__Records from a data source__:

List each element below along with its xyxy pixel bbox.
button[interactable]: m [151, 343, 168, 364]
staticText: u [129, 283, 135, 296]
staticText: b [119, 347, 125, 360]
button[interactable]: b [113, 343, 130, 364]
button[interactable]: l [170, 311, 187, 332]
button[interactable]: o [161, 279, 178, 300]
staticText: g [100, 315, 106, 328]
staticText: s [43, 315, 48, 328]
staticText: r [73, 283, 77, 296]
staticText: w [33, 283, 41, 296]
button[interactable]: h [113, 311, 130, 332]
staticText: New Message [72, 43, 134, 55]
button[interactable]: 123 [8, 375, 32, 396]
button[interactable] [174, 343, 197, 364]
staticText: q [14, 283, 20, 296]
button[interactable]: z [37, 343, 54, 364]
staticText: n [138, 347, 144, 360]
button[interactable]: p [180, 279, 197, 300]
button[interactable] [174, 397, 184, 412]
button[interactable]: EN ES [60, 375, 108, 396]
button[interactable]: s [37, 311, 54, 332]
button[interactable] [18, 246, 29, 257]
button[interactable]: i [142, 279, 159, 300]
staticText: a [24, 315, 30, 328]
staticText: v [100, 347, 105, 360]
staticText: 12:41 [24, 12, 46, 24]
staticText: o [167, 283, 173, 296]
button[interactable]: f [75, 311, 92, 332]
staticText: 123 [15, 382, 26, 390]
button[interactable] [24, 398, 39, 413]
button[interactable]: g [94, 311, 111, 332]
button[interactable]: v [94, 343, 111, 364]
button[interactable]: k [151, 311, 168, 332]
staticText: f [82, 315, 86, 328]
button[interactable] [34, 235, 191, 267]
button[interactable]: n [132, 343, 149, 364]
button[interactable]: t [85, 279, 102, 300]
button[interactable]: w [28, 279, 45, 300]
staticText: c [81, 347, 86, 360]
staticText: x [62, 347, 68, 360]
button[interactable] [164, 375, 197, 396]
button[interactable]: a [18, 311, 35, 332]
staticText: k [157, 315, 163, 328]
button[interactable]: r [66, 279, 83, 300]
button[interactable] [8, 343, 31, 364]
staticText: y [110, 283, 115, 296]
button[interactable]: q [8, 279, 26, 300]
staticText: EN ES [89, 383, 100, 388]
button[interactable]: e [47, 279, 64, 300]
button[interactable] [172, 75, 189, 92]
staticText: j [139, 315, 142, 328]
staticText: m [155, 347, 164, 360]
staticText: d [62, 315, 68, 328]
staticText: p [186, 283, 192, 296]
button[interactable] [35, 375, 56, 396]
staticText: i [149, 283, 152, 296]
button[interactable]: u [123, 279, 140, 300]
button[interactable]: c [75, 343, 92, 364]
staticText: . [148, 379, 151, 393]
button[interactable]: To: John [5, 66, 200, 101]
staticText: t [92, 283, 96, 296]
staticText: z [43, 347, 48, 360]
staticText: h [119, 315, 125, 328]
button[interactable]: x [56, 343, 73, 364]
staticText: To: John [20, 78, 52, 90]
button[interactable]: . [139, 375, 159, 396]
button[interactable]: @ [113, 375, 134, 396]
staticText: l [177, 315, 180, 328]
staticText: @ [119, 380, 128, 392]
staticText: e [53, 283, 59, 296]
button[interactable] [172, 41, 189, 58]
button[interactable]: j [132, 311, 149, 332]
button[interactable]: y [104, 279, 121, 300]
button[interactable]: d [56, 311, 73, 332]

__Brief__: Write the entries above out again. Match them exactly.

__Answer box__:
List each element below along with its xyxy pixel bbox.
button[interactable]: m [151, 343, 168, 364]
staticText: u [129, 283, 135, 296]
staticText: b [119, 347, 125, 360]
button[interactable]: b [113, 343, 130, 364]
button[interactable]: l [170, 311, 187, 332]
button[interactable]: o [161, 279, 178, 300]
staticText: g [100, 315, 106, 328]
staticText: s [43, 315, 48, 328]
staticText: r [73, 283, 77, 296]
staticText: w [33, 283, 41, 296]
button[interactable]: h [113, 311, 130, 332]
staticText: New Message [72, 43, 134, 55]
button[interactable]: 123 [8, 375, 32, 396]
button[interactable] [174, 343, 197, 364]
staticText: q [14, 283, 20, 296]
button[interactable]: z [37, 343, 54, 364]
staticText: n [138, 347, 144, 360]
button[interactable]: p [180, 279, 197, 300]
button[interactable] [174, 397, 184, 412]
button[interactable]: EN ES [60, 375, 108, 396]
button[interactable]: s [37, 311, 54, 332]
button[interactable] [18, 246, 29, 257]
button[interactable]: i [142, 279, 159, 300]
staticText: a [24, 315, 30, 328]
staticText: v [100, 347, 105, 360]
staticText: 12:41 [24, 12, 46, 24]
staticText: o [167, 283, 173, 296]
button[interactable]: f [75, 311, 92, 332]
staticText: 123 [15, 382, 26, 390]
button[interactable] [24, 398, 39, 413]
button[interactable]: g [94, 311, 111, 332]
button[interactable]: v [94, 343, 111, 364]
button[interactable]: k [151, 311, 168, 332]
staticText: f [82, 315, 86, 328]
button[interactable] [34, 235, 191, 267]
button[interactable]: n [132, 343, 149, 364]
button[interactable]: t [85, 279, 102, 300]
button[interactable]: w [28, 279, 45, 300]
staticText: c [81, 347, 86, 360]
staticText: x [62, 347, 68, 360]
button[interactable] [164, 375, 197, 396]
button[interactable]: a [18, 311, 35, 332]
staticText: k [157, 315, 163, 328]
button[interactable]: r [66, 279, 83, 300]
button[interactable] [8, 343, 31, 364]
staticText: y [110, 283, 115, 296]
button[interactable]: q [8, 279, 26, 300]
staticText: EN ES [89, 383, 100, 388]
button[interactable]: e [47, 279, 64, 300]
button[interactable] [172, 75, 189, 92]
staticText: j [139, 315, 142, 328]
staticText: m [155, 347, 164, 360]
staticText: d [62, 315, 68, 328]
staticText: p [186, 283, 192, 296]
button[interactable] [35, 375, 56, 396]
staticText: i [149, 283, 152, 296]
button[interactable]: u [123, 279, 140, 300]
button[interactable]: c [75, 343, 92, 364]
staticText: . [148, 379, 151, 393]
button[interactable]: To: John [5, 66, 200, 101]
staticText: t [92, 283, 96, 296]
staticText: z [43, 347, 48, 360]
staticText: h [119, 315, 125, 328]
button[interactable]: x [56, 343, 73, 364]
staticText: To: John [20, 78, 52, 90]
button[interactable]: . [139, 375, 159, 396]
button[interactable]: @ [113, 375, 134, 396]
staticText: l [177, 315, 180, 328]
staticText: @ [119, 380, 128, 392]
staticText: e [53, 283, 59, 296]
button[interactable] [172, 41, 189, 58]
button[interactable]: j [132, 311, 149, 332]
button[interactable]: y [104, 279, 121, 300]
button[interactable]: d [56, 311, 73, 332]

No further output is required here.